• _What you are asked to do_:
In the material below, find the line containing "oder interne" and the line containing "Veröffentlicht am", then reproduce exactly both of them and every line between, and nothing else.
----
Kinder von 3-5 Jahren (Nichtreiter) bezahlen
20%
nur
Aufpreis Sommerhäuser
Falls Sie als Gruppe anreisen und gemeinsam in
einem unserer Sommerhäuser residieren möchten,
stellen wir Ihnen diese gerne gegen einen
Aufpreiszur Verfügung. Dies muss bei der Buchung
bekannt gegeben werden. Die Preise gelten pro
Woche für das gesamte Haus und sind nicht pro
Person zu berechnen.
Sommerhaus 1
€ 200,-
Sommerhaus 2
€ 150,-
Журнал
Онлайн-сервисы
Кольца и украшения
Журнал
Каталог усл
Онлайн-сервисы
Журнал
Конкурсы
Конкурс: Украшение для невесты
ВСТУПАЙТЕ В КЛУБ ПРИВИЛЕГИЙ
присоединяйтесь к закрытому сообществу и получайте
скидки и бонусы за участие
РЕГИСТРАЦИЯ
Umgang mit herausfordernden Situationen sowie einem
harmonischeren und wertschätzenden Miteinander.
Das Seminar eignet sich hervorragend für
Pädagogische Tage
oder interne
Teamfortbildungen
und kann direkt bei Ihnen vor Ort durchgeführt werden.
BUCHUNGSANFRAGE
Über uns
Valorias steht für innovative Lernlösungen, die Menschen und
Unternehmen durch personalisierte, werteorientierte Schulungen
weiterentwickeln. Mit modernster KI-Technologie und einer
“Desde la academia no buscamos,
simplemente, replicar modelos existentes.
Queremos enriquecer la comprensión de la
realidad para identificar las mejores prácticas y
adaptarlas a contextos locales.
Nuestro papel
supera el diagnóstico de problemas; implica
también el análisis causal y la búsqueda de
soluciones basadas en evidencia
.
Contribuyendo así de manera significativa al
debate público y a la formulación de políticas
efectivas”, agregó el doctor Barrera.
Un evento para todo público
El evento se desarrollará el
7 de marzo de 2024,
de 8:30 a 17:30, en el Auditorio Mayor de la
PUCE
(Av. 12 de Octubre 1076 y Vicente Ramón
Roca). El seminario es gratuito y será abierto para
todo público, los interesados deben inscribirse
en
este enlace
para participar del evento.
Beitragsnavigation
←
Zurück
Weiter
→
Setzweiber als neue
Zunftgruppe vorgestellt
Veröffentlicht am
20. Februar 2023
----
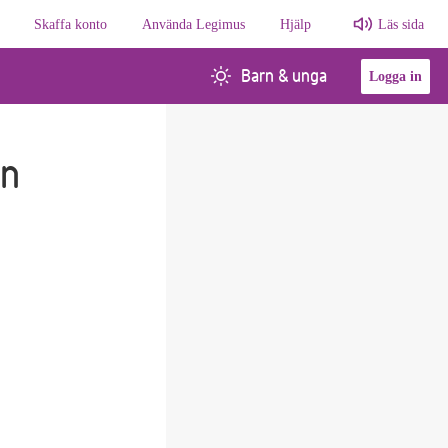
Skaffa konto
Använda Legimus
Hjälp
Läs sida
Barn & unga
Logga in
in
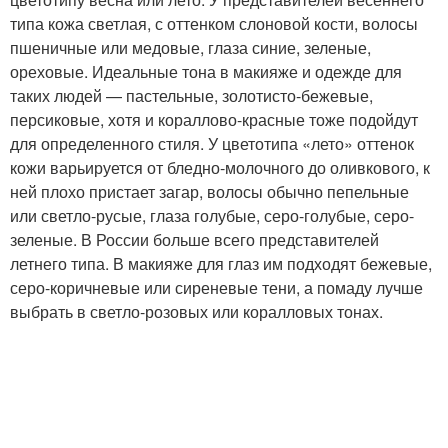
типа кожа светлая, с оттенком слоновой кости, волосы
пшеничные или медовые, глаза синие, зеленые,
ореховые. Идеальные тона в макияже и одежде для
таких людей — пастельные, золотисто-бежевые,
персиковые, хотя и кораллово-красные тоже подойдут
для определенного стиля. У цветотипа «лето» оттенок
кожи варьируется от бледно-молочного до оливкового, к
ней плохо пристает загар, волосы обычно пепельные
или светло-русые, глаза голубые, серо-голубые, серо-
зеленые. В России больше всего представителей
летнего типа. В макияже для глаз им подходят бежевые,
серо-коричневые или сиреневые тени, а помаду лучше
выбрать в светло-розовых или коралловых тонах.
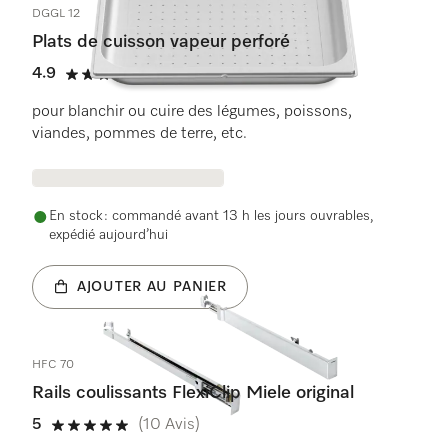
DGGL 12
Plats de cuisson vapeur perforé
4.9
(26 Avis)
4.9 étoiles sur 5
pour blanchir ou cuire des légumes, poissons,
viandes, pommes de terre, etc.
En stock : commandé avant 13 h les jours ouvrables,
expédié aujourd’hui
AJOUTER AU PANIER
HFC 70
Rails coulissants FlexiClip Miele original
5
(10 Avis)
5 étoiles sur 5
----
• _Result for this exercise_:
oder interne
Teamfortbildungen
und kann direkt bei Ihnen vor Ort durchgeführt werden.
BUCHUNGSANFRAGE
Über uns
Valorias steht für innovative Lernlösungen, die Menschen und
Unternehmen durch personalisierte, werteorientierte Schulungen
weiterentwickeln. Mit modernster KI-Technologie und einer
“Desde la academia no buscamos,
simplemente, replicar modelos existentes.
Queremos enriquecer la comprensión de la
realidad para identificar las mejores prácticas y
adaptarlas a contextos locales.
Nuestro papel
supera el diagnóstico de problemas; implica
también el análisis causal y la búsqueda de
soluciones basadas en evidencia
.
Contribuyendo así de manera significativa al
debate público y a la formulación de políticas
efectivas”, agregó el doctor Barrera.
Un evento para todo público
El evento se desarrollará el
7 de marzo de 2024,
de 8:30 a 17:30, en el Auditorio Mayor de la
PUCE
(Av. 12 de Octubre 1076 y Vicente Ramón
Roca). El seminario es gratuito y será abierto para
todo público, los interesados deben inscribirse
en
este enlace
para participar del evento.
Beitragsnavigation
←
Zurück
Weiter
→
Setzweiber als neue
Zunftgruppe vorgestellt
Veröffentlicht am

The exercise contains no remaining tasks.